Em princípio, as decisões proferidas em 2.ª instância pelos TCA's não são susceptíveis de recurso para o STA. Mas, excepcionalmente, tais decisões podem ser objecto de recurso de revista em duas hipóteses: quando estiver em causa a apreciação de uma questão que, pela sua relevância jurídica ou social, assuma uma importância fundamental; ou quando a admissão da revista for claramente necessária para uma melhor aplicação do direito («vide» o art. 150°, n.º 1, do CPTA).
Correu no Infarmed um «concurso» – sujeito às normas regulamentares constantes do anexo à deliberação n.º 1857/2013, emanada do Conselho Directivo desse instituto e publicada na 2.ª Série do DR de 15/10/2013 – para se autorizar a instalação de um posto farmacêutico móvel em ……...

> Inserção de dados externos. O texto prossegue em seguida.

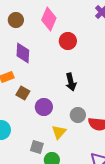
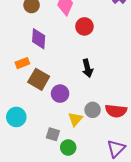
brown square: (23, 93) -> (39, 79), size x1.5
gray circle: (78, 115) -> (93, 110), moved

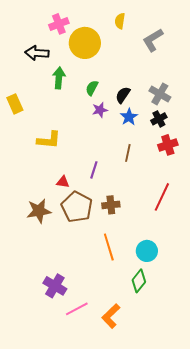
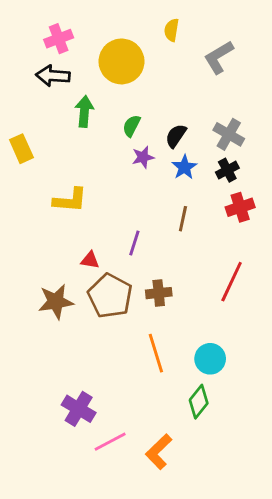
pink cross: (59, 24) -> (59, 39), moved

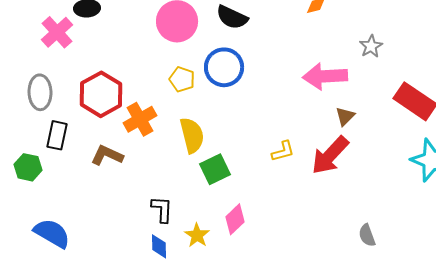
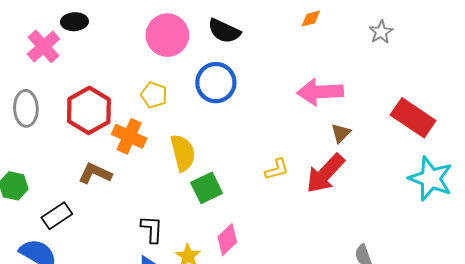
gray star: (371, 46) -> (381, 32), moved
yellow pentagon: (182, 79) -> (154, 95), moved
orange cross: (140, 119) -> (129, 136), turned -36
black rectangle: (57, 135) -> (57, 216), moved, turned 44

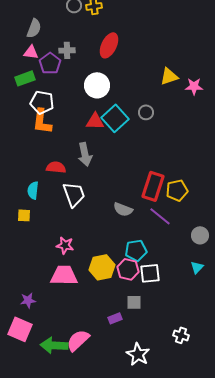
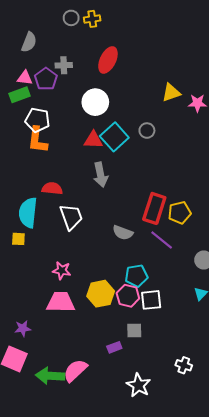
pink triangle: (31, 52) -> (25, 78), moved
gray arrow: (85, 154) -> (101, 175), moved
cyan semicircle: (33, 190) -> (28, 213), size x1.6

O art. 11º do referido regulamento detalhava o «procedimento» desse género de concursos. E, após esclarecer, no seu n.º 4, que o direito à instalação caberia ao «proprietário da farmácia com menor número de postos averbados no alvará», o mesmo artigo dispunha, agora no seu n.º 5, que, «em caso de igualdade de número de postos averbados», o Infarmed conferiria o direito através de «um sorteio entre os candidatos nessas condições».
«ln casu», as aqui recorrida e recorrente particular candidataram-se à mencionada autorização; e o concurso resolveu-se mediante o sorteio – que favoreceu a última. Ora, o TCA considerou que a previsão desse sorteio é, em si mesma, ilegal, visto que configura um genuíno critério de classificação – e não apenas de desempate – e afronta o disposto no art. 70° do CCP.
As revistas insurgem-se veementemente contra esta decisão. E, na verdade, ela é questionável ao utilizar o CCP como suporte argumentativo – pois o tipo em que se insere o acto praticado não tende a um qualquer acordo de vontades. Para além disso, o aresto «sub censura» não logrou provar que a sorte seja um modo ilegal de desempate entre candidaturas iguais; e as dúvidas sobre este ponto tornam logo conveniente uma reapreciação do assunto. Ademais, o problema «sub specie» é inédito no STA e justifica, pela sua tendencial repetibilidade, que o Supremo o clarifique.
Nestes termos, acordam em admitir as revistas.
Sem custas.
Lisboa, 3 de Maio de 2018. – Madeira dos Santos (relator) – Costa Reis – São Pedro.